The Huskies dropped to 0-4 on the season with a 6-3 loss to Fruita Monument on Thursday night in Edwards.
In fairness, in all four games, the Huskies have been tied or in the lead in the fourth quarter. It’s not like they’re getting blown off the field.
With injuries mounting, Battle Mountain is playing more and more youngsters and that inexperience is exposed in late-game situations.
“I’m not going to sugarcoat it. It’s hard for me, for the coaching staff and for the players,” Huskies coach Jerry Nichols said. “You’ve just got to remember, you don’t have to win the game to have wins. We’re having a lot of wins here, particularly with our younger players who we’re asking to step up. Guess what? They’re doing it. Are they at the level of 18-year-old seniors that we’re facing? No, but they’re right on their tail.”
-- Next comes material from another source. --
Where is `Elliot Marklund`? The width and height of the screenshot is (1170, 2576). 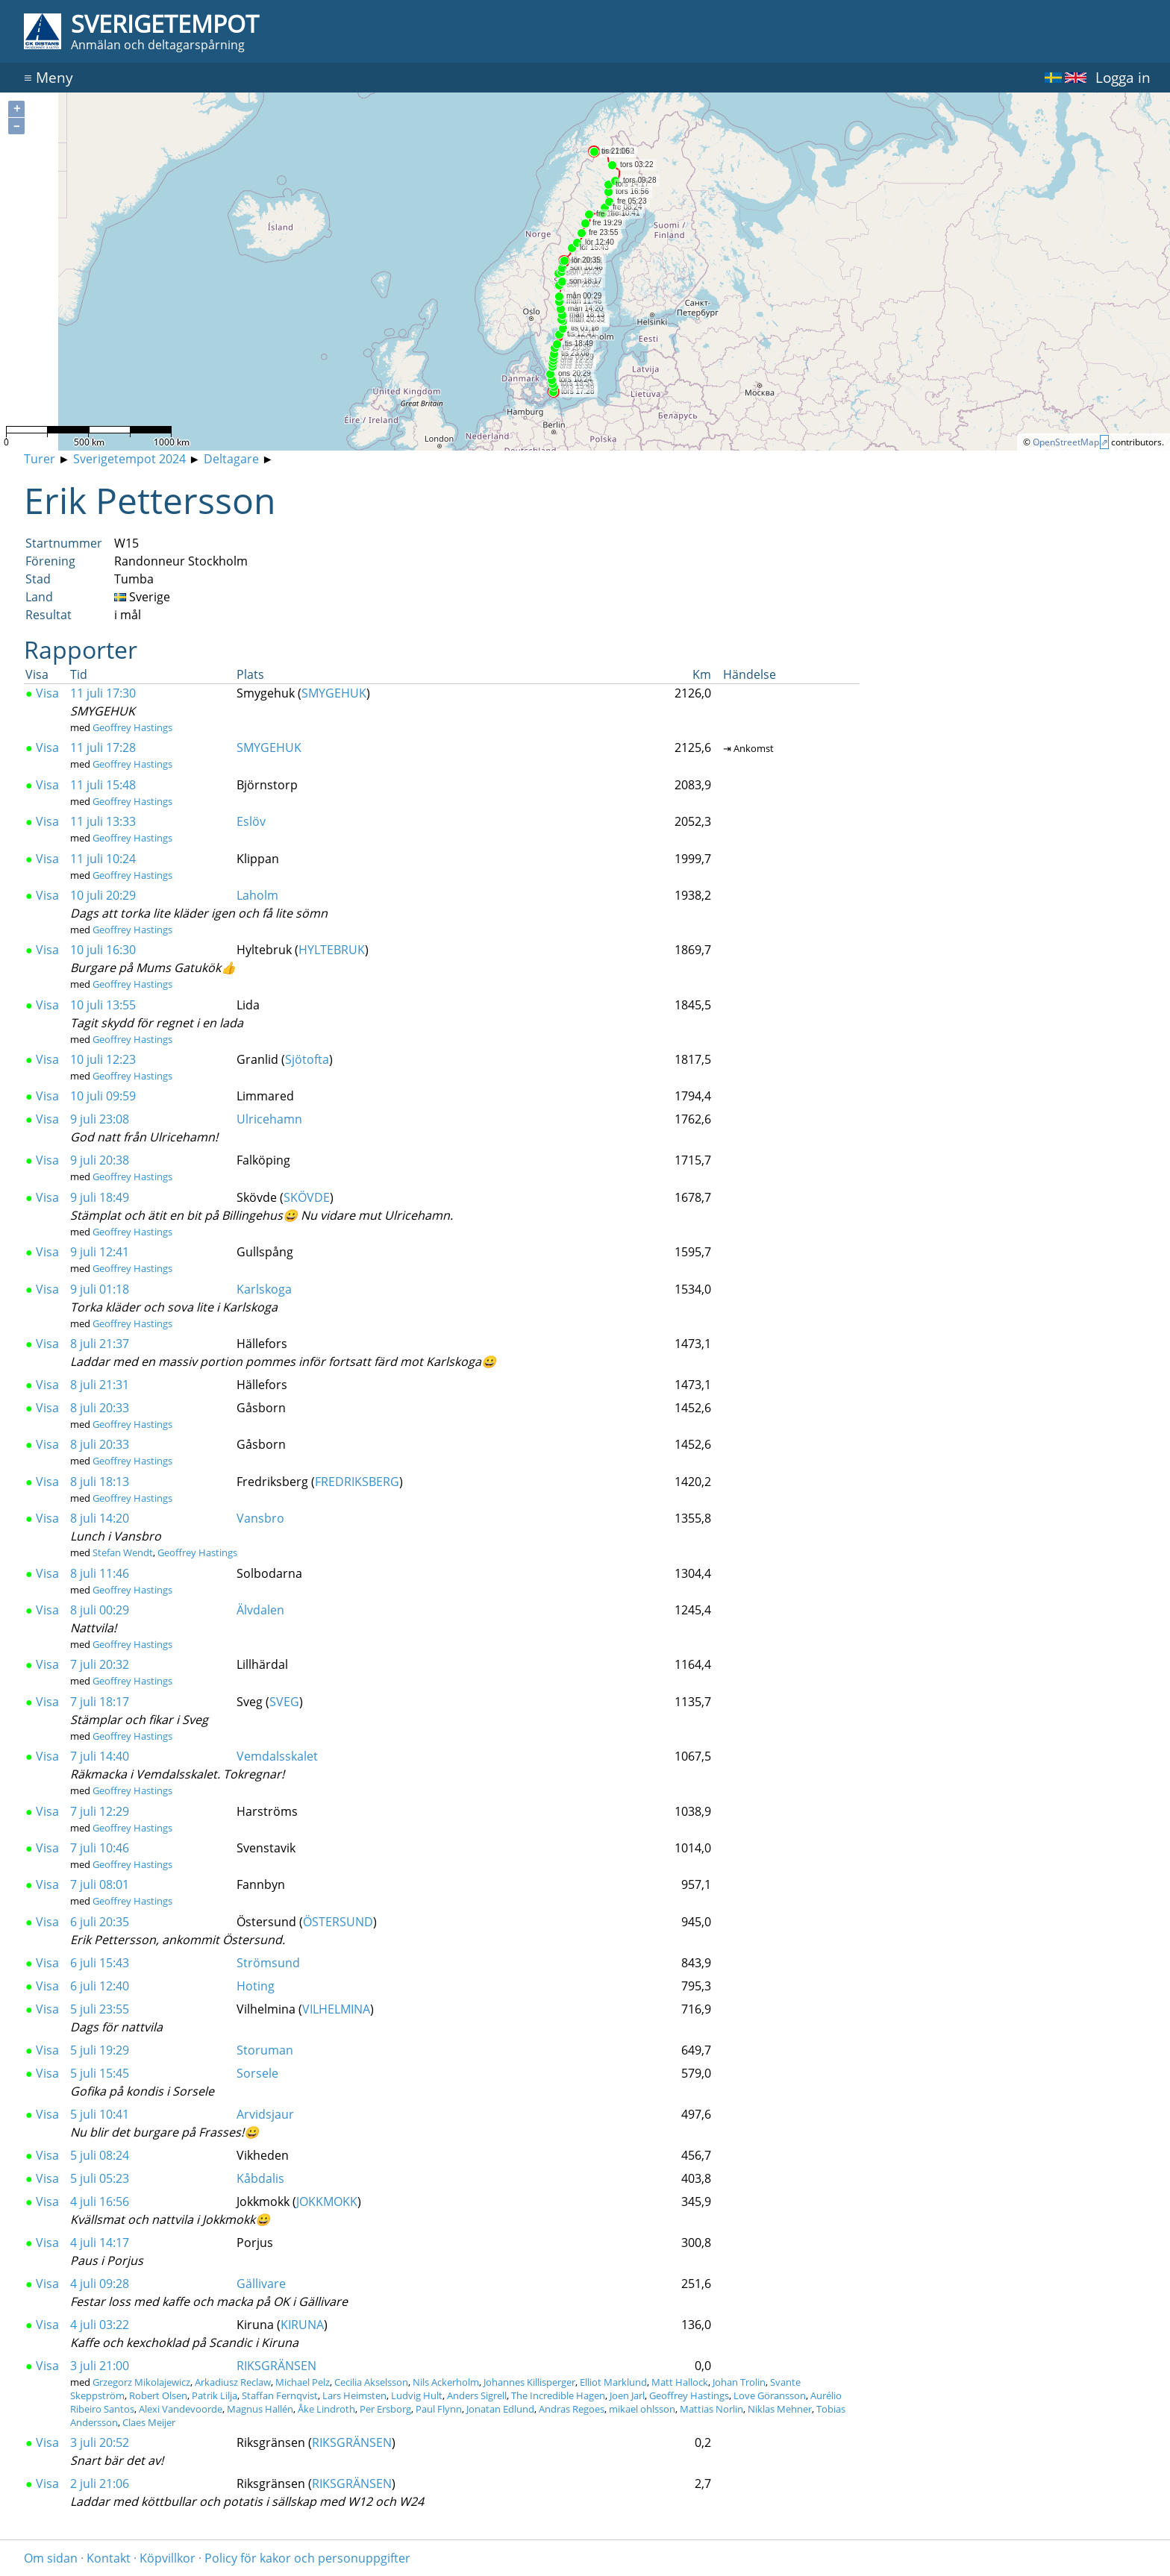
Elliot Marklund is located at coordinates (613, 2382).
Cal Masler, Tucker Morrow and Tom Boyne staked the Huskies to 3-1 lead during the third quarter. It was all tied at three, going into the fourth quarter, and Battle Mountain could not string passes together.
That was the opening, and Fruita took it to raise its record to 2-0 against Eagle County teams this year. The Wildcats’ J.D. Clifford twice and Michael Anton added the icing goal.
‘Today is our year’
Battle Mountain plays the Vail Mountain School on Tuesday in a big one in more ways than one. VMS has already beaten the Huskies, 11-9, earlier this year.
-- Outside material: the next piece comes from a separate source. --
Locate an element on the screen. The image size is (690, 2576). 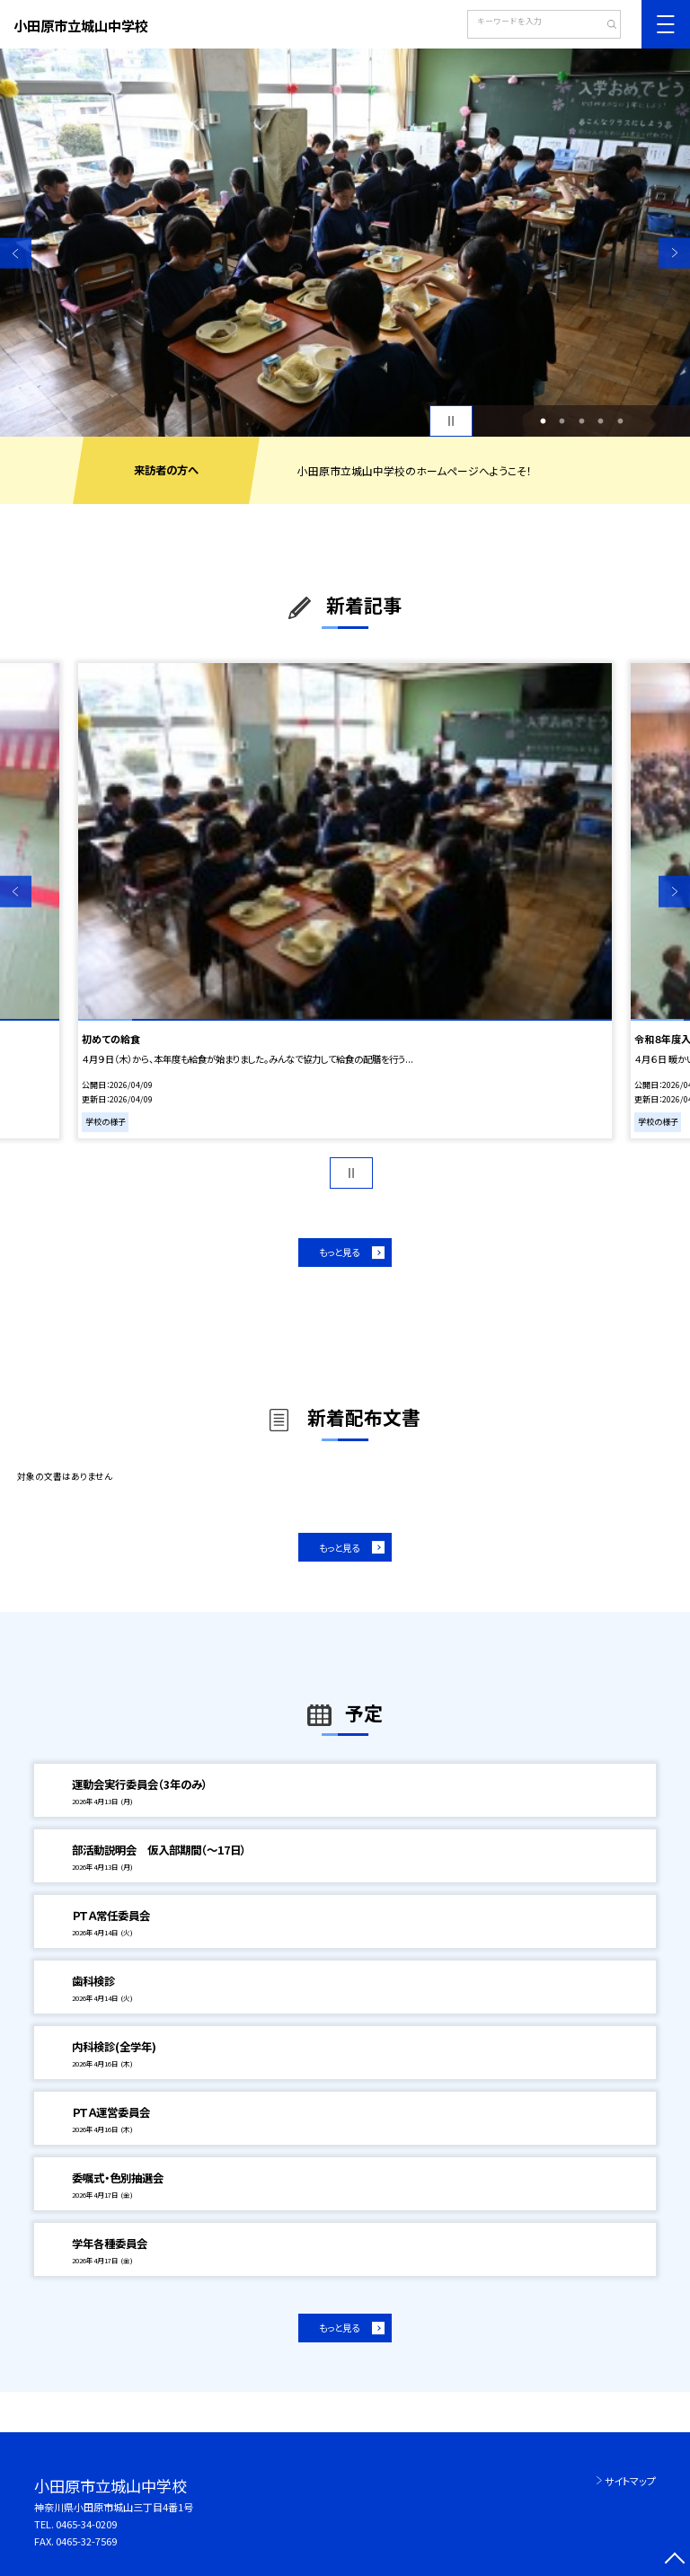
[option] is located at coordinates (345, 243).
After the 4 p.m. start — please note the time change — both teams and the community will honor former Huskies lacrosse player Mac Kelsall, who died last summer in a camping accident.
Kelsall blurted out, “Today is our year,” before a game against Aspen — a malapropism of sorts that loosens the mood at the time, yet takes on profundity — in a pre-game huddle. And, yes, the Huskies beat Aspen.
And, that’s the Huskies’ slogan this year, everywhere from Facebook to gear.
“There wasn’t a ground ball out there that Mac didn’t get. He was one of the grittiest players out there,” said Nichols, who coached Kelsall since he was in the fifth grade. “He was gritty, tough and joy to have on your team. Everybody liked him. ‘Today is our year’ really just says that. ‘Make today your year.’ Mac lived his life like that, and we can all learn from that.”
Kelsall’s No. 19 will be retired and a plaque honoring him will be installed beyond the northern end zone.